Data Dump Mode	Cosine (Tensor Cosine Similarity)	EucDist (Tensor Euclidean Distance)	MaxAbsErr (Tensor's Max. Absolute Error)	MaxRelativeErr (Tensor's Max. Relative Error)	One Thousandth Err Ratio	Five Thousandth Err Ratio	Absolute Error Diff Between NPU and Bench Statistics (max, min, mean, L2 norm)	RelativeErr Between NPU and Bench Statistics (max, min, mean, L2 norm)	NPU and Bench Statistics (max, min, mean, L2 norm)	NPU MD5 (NPU Data CRC-32 Value)	BENCH MD5 (Bench Data CRC-32 Value)	Requires_grad Consistent	Result	Err_message	NPU_Stack_Info	Data_Name ([NPU Real Data, Bench Real Data])
Real data mode	√	√	√	√	√	√			√			√	√	√	√	√
Statistics mode							√	√	√			√	√	√	√
MD5 mode										√	√	√	√	√	√

Comparison Metric Calculation Formulas¶

$N$: NPU tensor

$B$: Bench tensor

RE (relative error): $\vert\frac {N-B} {B}\vert$

Real data mode:

Cosine: $\frac {{N}\cdot{B}} {{\vert\vert{N}\vert\vert}_2{\vert\vert{B}\vert\vert}_2}$

EucDist: ${\vert\vert{A-B}\vert\vert}_2$

MaxAbsErr: $max(\vert{N-B}\vert)$

MaxRelativeErr: $max(RE)$

One Thousandth Err Ratio: $\frac {\sum\mathbb{I}(RE<0.001)} {size(RE)}$

Five Thousandth Err Ratio: $\frac {\sum\mathbb{I}(RE<0.005)} {size(RE)}$

Statistics mode:

Max diff: $max(N)-max(B)$

Min diff: $min(N)-min(B)$

Mean diff: $mean(N)-mean(B)$

L2 Norm diff: $l2norm(N)-l2norm(B)$

MaxRelativeErr: $\vert\frac{max(N)-max(B)}{max(B)}\vert*100\%$

MinRelativeErr: $\vert\frac{min(N)-min(B)}{min(B)}\vert*100\%$

MeanRelativeErr: $\vert\frac{mean(N)-mean(B)}{mean(B)}\vert*100\%$

NormRelativeErr: $\vert\frac{l2norm(N)-l2norm(B)}{l2norm(B)}\vert*100\%$

Comparison Result¶

Comparison results are classified into three types: pass, warning, and error. The priority is error > warning > pass.

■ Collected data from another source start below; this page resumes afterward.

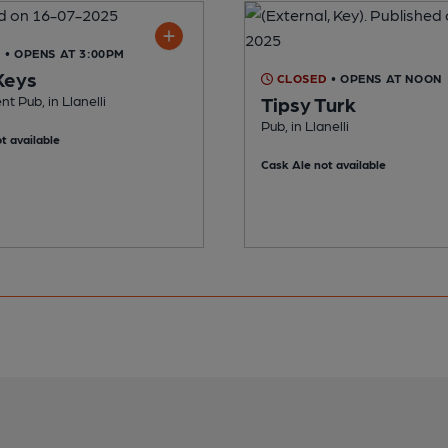
D
• OPENS AT 3:00PM
Keys
CLOSED
• OPENS AT NOON
t Pub, in Llanelli
Tipsy Turk
Pub, in Llanelli
t available
Cask Ale not available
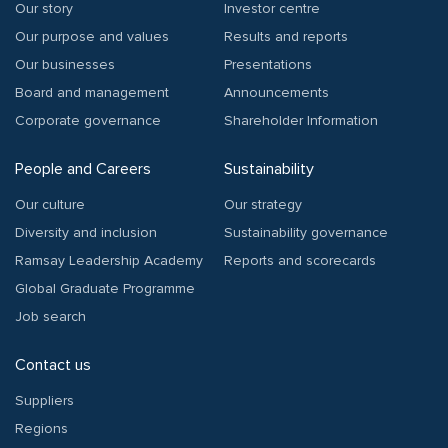
Our story
Investor centre
Our purpose and values
Results and reports
Our businesses
Presentations
Board and management
Announcements
Corporate governance
Shareholder Information
People and Careers
Sustainability
Our culture
Our strategy
Diversity and inclusion
Sustainability governance
Ramsay Leadership Academy
Reports and scorecards
Global Graduate Programme
Job search
Contact us
Suppliers
Regions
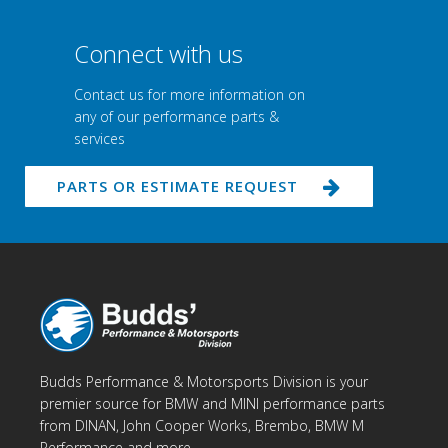
Connect with us
Contact us for more information on
any of our performance parts &
services
PARTS OR ESTIMATE REQUEST
Budds Performance & Motorsports Division is your
premier source for BMW and MINI performance parts
from DINAN, John Cooper Works, Brembo, BMW M
Performance and more.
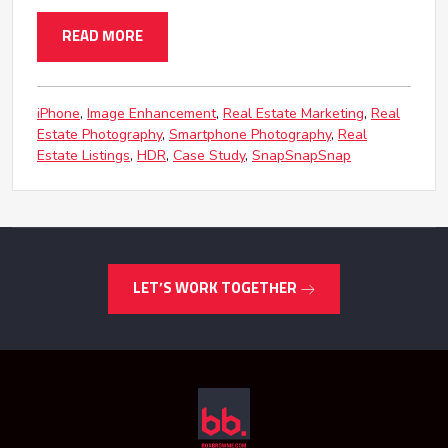
READ MORE
iPhone
Image Enhancement
Real Estate Marketing
Real
Estate Photography
Smartphone Photography
Real
Estate Listings
HDR
Case Study
SnapSnapSnap
LET’S WORK TOGETHER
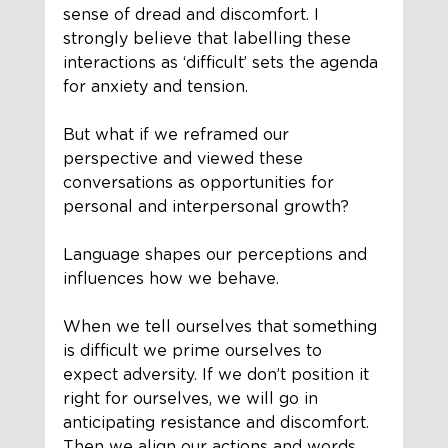
sense of dread and discomfort. I 
strongly believe that labelling these 
interactions as ‘difficult’ sets the agenda 
for anxiety and tension. 
But what if we reframed our 
perspective and viewed these 
conversations as opportunities for 
personal and interpersonal growth?
Language shapes our perceptions and 
influences how we behave.
When we tell ourselves that something 
is difficult we prime ourselves to 
expect adversity. If we don’t position it 
right for ourselves, we will go in 
anticipating resistance and discomfort. 
Then we align our actions and words 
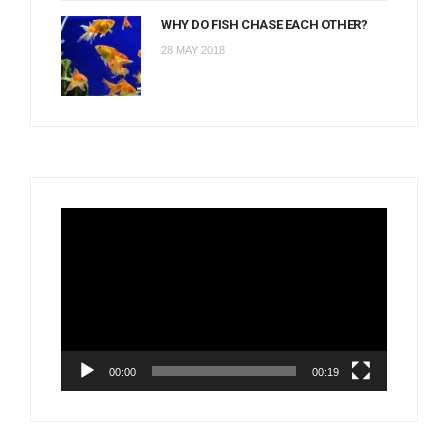
WHY DO FISH CHASE EACH OTHER?
28 MAY 2018
Video
Player
00:00
00:19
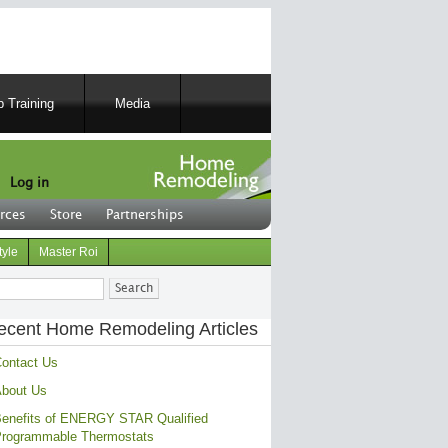
 Training
Media
Log in
rces
Store
Partnerships
tyle
Master Roi
ch
ecent Home Remodeling Articles
ontact Us
bout Us
enefits of ENERGY STAR Qualified
rogrammable Thermostats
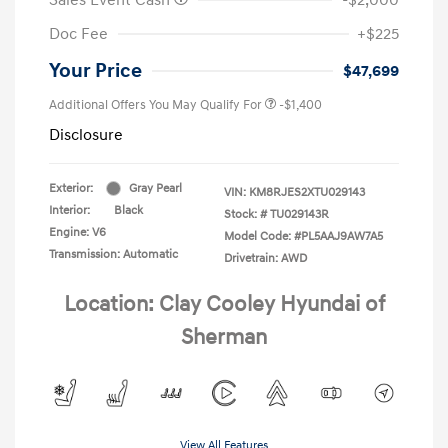
Doc Fee
+$225
Your Price
$47,699
Additional Offers You May Qualify For
-$1,400
Disclosure
Exterior:
Gray Pearl
VIN:
KM8RJES2XTU029143
Interior:
Black
Stock: #
TU029143R
Engine: V6
Model Code: #PL5AAJ9AW7A5
Transmission: Automatic
Drivetrain: AWD
Location: Clay Cooley Hyundai of
Sherman
View All Features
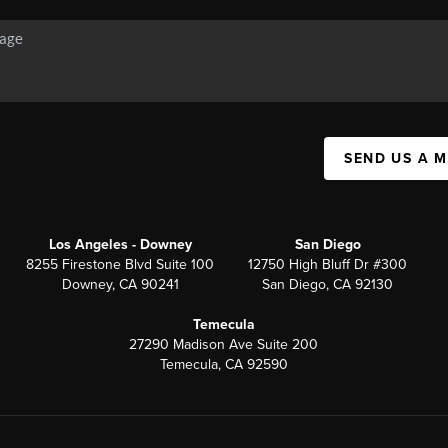
SEND US A 
Los Angeles - Downey
San Diego
8255 Firestone Blvd Suite 100
12750 High Bluff Dr #300
Downey, CA 90241
San Diego, CA 92130
Temecula
27290 Madison Ave Suite 200
Temecula, CA 92590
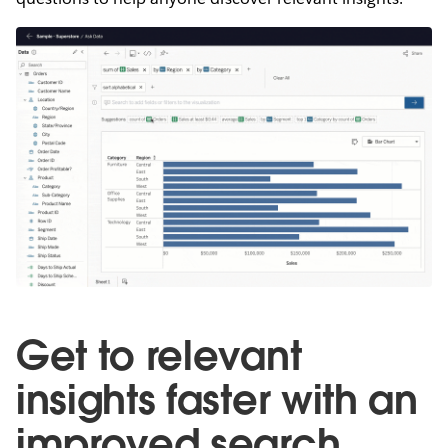
Get to relevant
insights faster with an
improved search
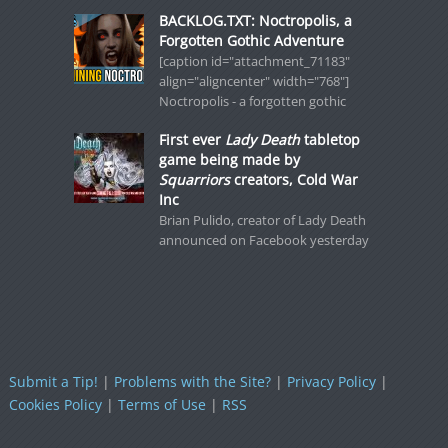
BACKLOG.TXT: Noctropolis, a
Forgotten Gothic Adventure
[caption id="attachment_71183"
align="aligncenter" width="768"]
Noctropolis - a forgotten gothic
First ever
Lady Death
tabletop
game being made by
Squarriors
creators, Cold War
Inc
Brian Pulido, creator of Lady Death
announced on Facebook yesterday
Submit a Tip!
|
Problems with the Site?
|
Privacy Policy
|
Cookies Policy
|
Terms of Use
|
RSS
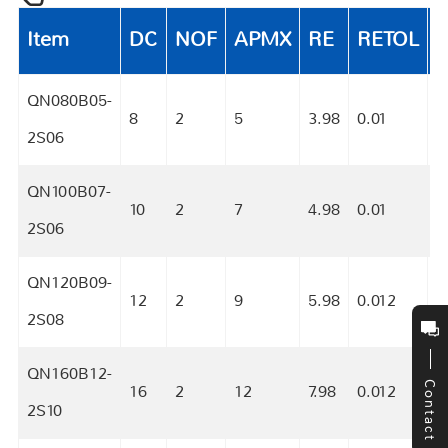
Item
DC
NOF
APMX
RE
RETOL
QN080B05-
8
2
5
3.98
0.01
S
2S06
QN100B07-
10
2
7
4.98
0.01
S
2S06
QN120B09-
12
2
9
5.98
0.012
S
2S08
QN160B12-
Contact
16
2
12
7.98
0.012
S
2S10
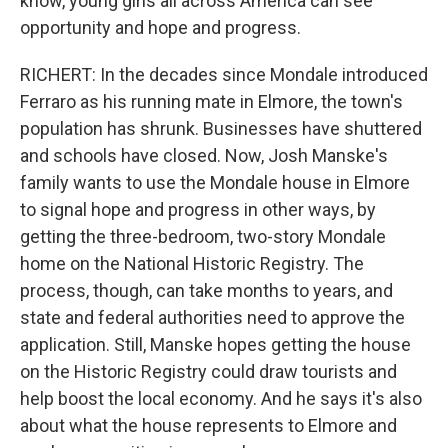
know, young girls all across America can see
opportunity and hope and progress.
RICHERT: In the decades since Mondale introduced
Ferraro as his running mate in Elmore, the town's
population has shrunk. Businesses have shuttered
and schools have closed. Now, Josh Manske's
family wants to use the Mondale house in Elmore
to signal hope and progress in other ways, by
getting the three-bedroom, two-story Mondale
home on the National Historic Registry. The
process, though, can take months to years, and
state and federal authorities need to approve the
application. Still, Manske hopes getting the house
on the Historic Registry could draw tourists and
help boost the local economy. And he says it's also
about what the house represents to Elmore and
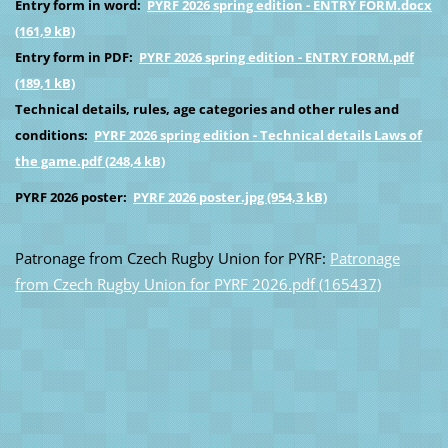
Entry form in word:
PYRF 2026 spring edition - ENTRY FORM.docx
(161,9 kB)
Entry form in PDF:
PYRF 2026 spring edition - ENTRY FORM.pdf
(189,1 kB)
Technical details, rules, age categories and other rules and
conditions:
PYRF 2026 spring edition - Technical details Laws of
the game.pdf (248,4 kB)
PYRF 2026 poster:
PYRF 2026 poster.jpg (954,3 kB)
Patronage from Czech Rugby Union for PYRF:
Patronage
from Czech Rugby Union for PYRF 2026.pdf (165437)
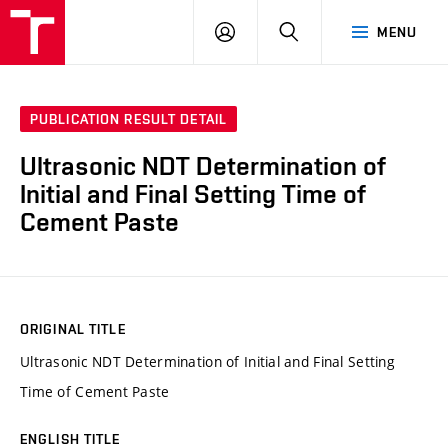
VUT
LOG
SEARCH
MENU
IN
PUBLICATION RESULT DETAIL
Ultrasonic NDT Determination of
Initial and Final Setting Time of
Cement Paste
ORIGINAL TITLE
Ultrasonic NDT Determination of Initial and Final Setting
Time of Cement Paste
ENGLISH TITLE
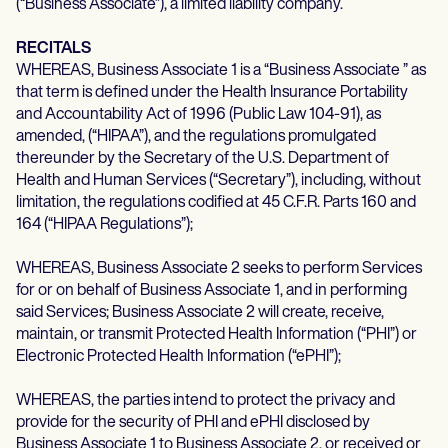
(“Business Associate”), a limited liability company.
Life coaches
Insurance claims
Speech therapists
Massage therapists
RECITALS
Personal trainers
WHEREAS, Business Associate 1 is a “Business Associate ” as
that term is defined under the Health Insurance Portability
and Accountability Act of 1996 (Public Law 104-91), as
amended, (“HIPAA”), and the regulations promulgated
thereunder by the Secretary of the U.S. Department of
Health and Human Services (“Secretary”), including, without
limitation, the regulations codified at 45 C.F.R. Parts 160 and
164 (“HIPAA Regulations”);
WHEREAS, Business Associate 2 seeks to perform Services
for or on behalf of Business Associate 1, and in performing
said Services; Business Associate 2 will create, receive,
maintain, or transmit Protected Health Information (“PHI”) or
Electronic Protected Health Information (“ePHI”);
WHEREAS, the parties intend to protect the privacy and
provide for the security of PHI and ePHI disclosed by
Business Associate 1 to Business Associate 2, or received or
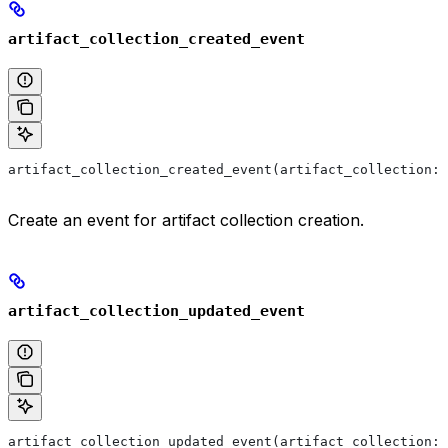
artifact_collection_created_event
artifact_collection_created_event(artifact_collection: 
Create an event for artifact collection creation.
artifact_collection_updated_event
artifact_collection_updated_event(artifact_collection: 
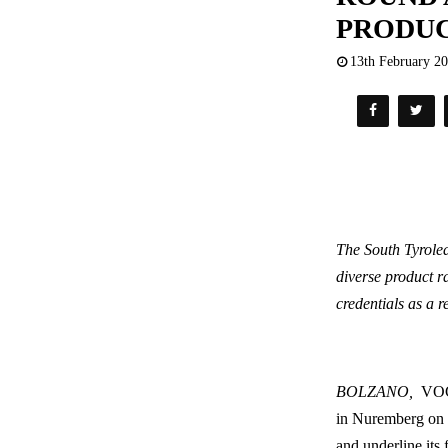
PRODU
13th February 2
The South Tyrolea
diverse product r
credentials as a r
BOLZANO,
VOG 
in Nuremberg o
and underline its 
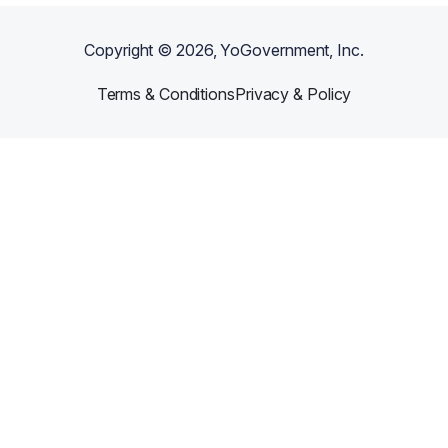
Copyright ©
2026
, YoGovernment, Inc.
Terms & Conditions
Privacy & Policy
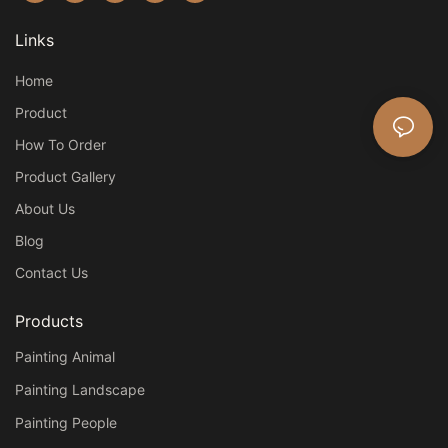
Links
Home
Product
How To Order
Product Gallery
About Us
Blog
Contact Us
Products
Painting Animal
Painting Landscape
Painting People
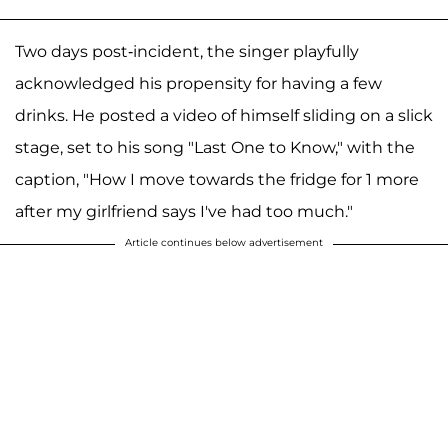
Two days post-incident, the singer playfully
acknowledged his propensity for having a few
drinks. He posted a video of himself sliding on a slick
stage, set to his song "Last One to Know," with the
caption, "How I move towards the fridge for 1 more
after my girlfriend says I've had too much."
Article continues below advertisement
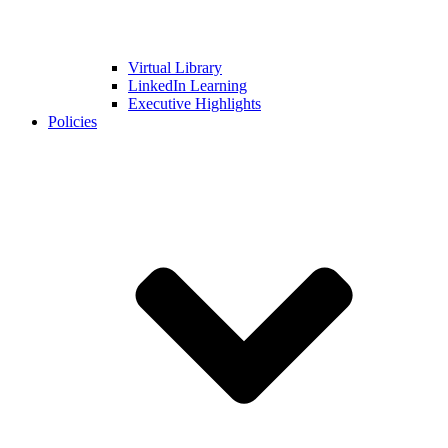
Virtual Library
LinkedIn Learning
Executive Highlights
Policies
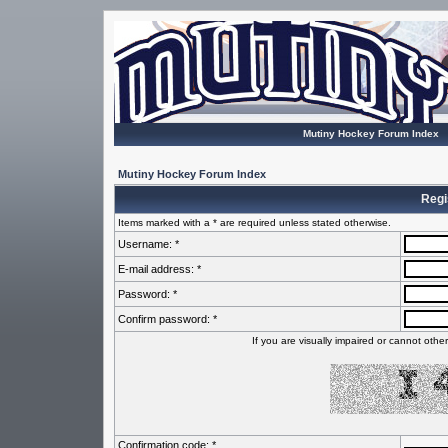
Mutiny Hockey Forum Index
Mutiny Hockey Forum Index
Regi
Items marked with a * are required unless stated otherwise.
Username: *
E-mail address: *
Password: *
Confirm password: *
If you are visually impaired or cannot oth
Confirmation code: *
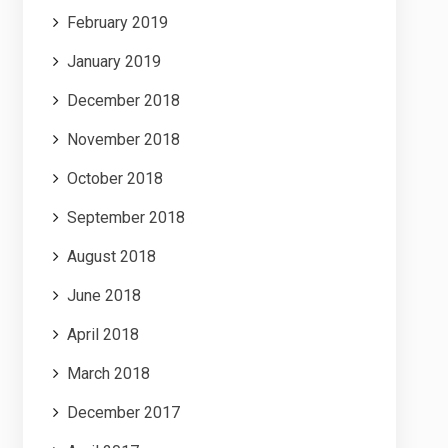
February 2019
January 2019
December 2018
November 2018
October 2018
September 2018
August 2018
June 2018
April 2018
March 2018
December 2017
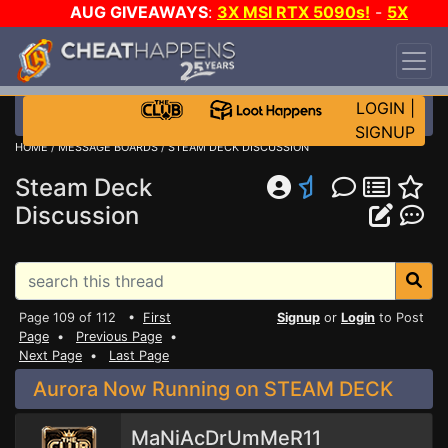
AUG GIVEAWAYS
:
3X MSI RTX 5090s!
-
5X
$1000 STEAM WALLET!
-
GOW E-DAY GAME-A-
DAY!
WANT EVEN MORE CH?
JOIN THE CLUB!
LOGIN
|
SIGNUP
HOME
/
MESSAGE BOARDS
/
STEAM DECK DISCUSSION
Steam Deck
Discussion
Page 109 of 112 •
First
Signup
or
Login
to Post
Page
•
Previous Page
•
Next Page
•
Last Page
Aurora Now Running on STEAM DECK
MaNiAcDrUmMeR11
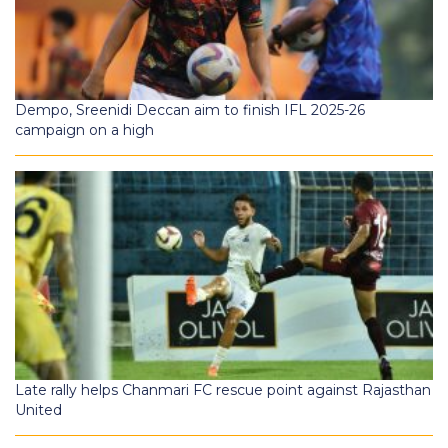
Dempo, Sreenidi Deccan aim to finish IFL 2025-26
campaign on a high
Late rally helps Chanmari FC rescue point against Rajasthan
United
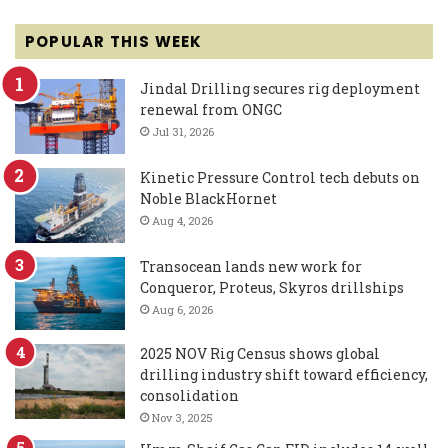
POPULAR THIS WEEK
Jindal Drilling secures rig deployment
renewal from ONGC
Jul 31, 2026
Kinetic Pressure Control tech debuts on
Noble BlackHornet
Aug 4, 2026
Transocean lands new work for
Conqueror, Proteus, Skyros drillships
Aug 6, 2026
2025 NOV Rig Census shows global
drilling industry shift toward efficiency,
consolidation
Nov 3, 2025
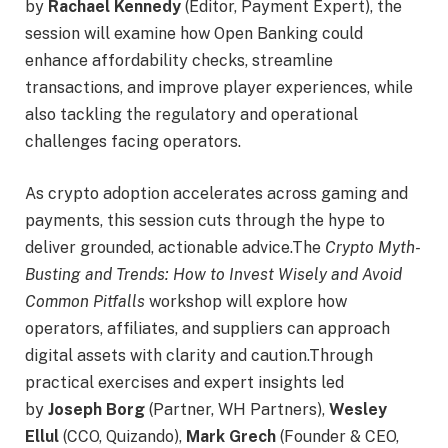
by
Rachael Kennedy
(Editor, Payment Expert), the
session will examine how Open Banking could
enhance affordability checks, streamline
transactions, and improve player experiences, while
also tackling the regulatory and operational
challenges facing operators.
As crypto adoption accelerates across gaming and
payments, this session cuts through the hype to
deliver grounded, actionable advice.The
Crypto Myth-
Busting and Trends: How to Invest Wisely and Avoid
Common Pitfalls
workshop will explore how
operators, affiliates, and suppliers can approach
digital assets with clarity and caution.Through
practical exercises and expert insights led
by
Joseph Borg
(Partner, WH Partners),
Wesley
Ellul
(CCO, Quizando),
Mark Grech
(Founder & CEO,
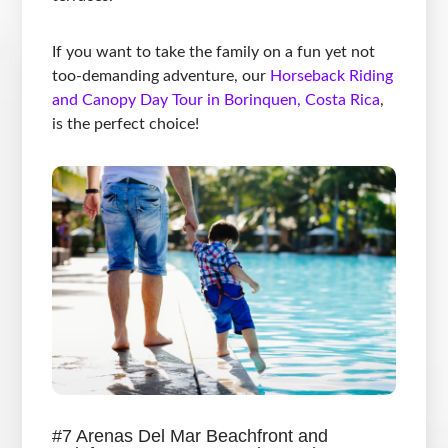
If you want to take the family on a fun yet not
too-demanding adventure, our
Horseback Riding
and Canopy Day Tour in Borinquen, Costa Rica
,
is the perfect choice!
#7 Arenas Del Mar Beachfront and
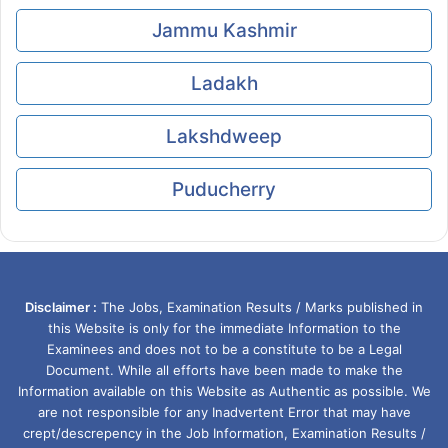
Jammu Kashmir
Ladakh
Lakshdweep
Puducherry
Disclaimer :
The Jobs, Examination Results / Marks published in
this Website is only for the immediate Information to the
Examinees and does not to be a constitute to be a Legal
Document. While all efforts have been made to make the
Information available on this Website as Authentic as possible. We
are not responsible for any Inadvertent Error that may have
crept/descrepency in the Job Information, Examination Results /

The Err_message column displays comparison error messages, including:

Errors:

(Real data/Statistics mode) The maximum or minimum NPU value of an API or module contains nan, inf, or -inf. If the same phenomenon occurs in Bench metrics, ignore this error.
(Real data mode) One Thousandth Err Ratio of an API or module's input/parameters is greater than 0.9 and output is less than 0.6. (Only the output is marked, and the input is used for calculation.)
(Statistics mode) The relative error of the norm value of an API or module's input is less than 0.1, and that of output is greater than 0.5. (Only the output is marked, and the input is used for calculation.)
(Real data/Statistics mode) Requires_grad (for gradient calculation) of an API or module is inconsistent.
(Real data/Statistics mode) Non-tensor scalars of an API or module are inconsistent.
(MD5 mode) The CRC-32 value of an API or module is inconsistent.
(Real data/Statistics mode) dtype of an API or module is inconsistent.
(Real data/Statistics mode) The shape of an API or module is inconsistent.

Warnings:

(Statistics mode) The relative error of the norm value of an API or module's output is 10 times that of input or parameters. (Only the output is marked, and the input is used for calculation.)
(Real data mode) The cosine of an API or module's input/parameters is greater than 0.9 and the difference between input/parameters and output is greater than 0.1. (Only the output is marked, and the input is used for calculation.)
(MD5 mode) The parameters of an API or module do not match.

Special scenarios:

The metric rules that involve using the input for calculation are not applicable to API inputs with placeholders, including ['_reduce_scatter_base', '_all_gather_base', 'all_to_all_single', 'batch_isend_irecv'].
All metrics are not applicable to redundant APIs, including ['empty', 'empty_like', 'numpy', 'to', 'setitem', 'empty_with_format', 'new_empty_strided', 'new_empty', 'empty_strided'].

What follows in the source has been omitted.